The F statistic is calculated by dividing the between groups MS by the within groups MS. The F statistic is actually the ratio of the variation explained by rootstocks and the unexplained or random variation. F-values near or less than 1.0 indicate that there is as much unexplained variation as the variation explained by the rootstocks and the rootstock means are not different. Large F-values indicate that a large proportion of the variation is explained by the treatments. The magnitude of the F-value needed to reject the hypothesis, that treatments are equal, depends on the df, but values larger than about 4.0 usually indicate that treatments are different.
The right hand column labelled F crit is the F-value needed to declare that all three rootstocks are not equal. In this case the actual value for F is 10.43, which is much larger than the critical value of 3.47, so we normally would reject the hypothesis that all three rootstocks are equal and conclude that at least two of the rootstocks are different. The P-value is the probability of incorrectly declaring that the three rootstocks are not all equal. If we multiply the P-value by 100 we can obtain this probability. Therefore there is a 0.07% chance that the differences in the rootstock means are not due to the rootstocks. As I mentioned previously, most researchers look for P-values less than 0.05, so the P-value (0.000714) obtained from this analysis is well below 0.05, so we can be quite certain that the differences between the three rootstock means for TCA are not due to factors other than the rootstocks.
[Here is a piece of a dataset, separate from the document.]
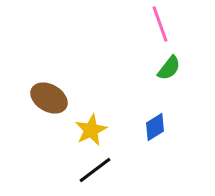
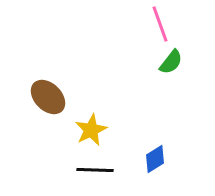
green semicircle: moved 2 px right, 6 px up
brown ellipse: moved 1 px left, 1 px up; rotated 15 degrees clockwise
blue diamond: moved 32 px down
black line: rotated 39 degrees clockwise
The analysis just described is for the simplest type of experiment because it involves a single treatment variable (rootstock) in a completely randomized design. By simply looking at the treatment means, one should be able to determine if treatments are different enough to be economically important. The statistical analysis is useful for determining the probability that the observed differences are actually due to the treatments rather than random variation. The amount of risk one is willing to take in concluding that the treatments are not different (5%, 10% or more) is an individual choice.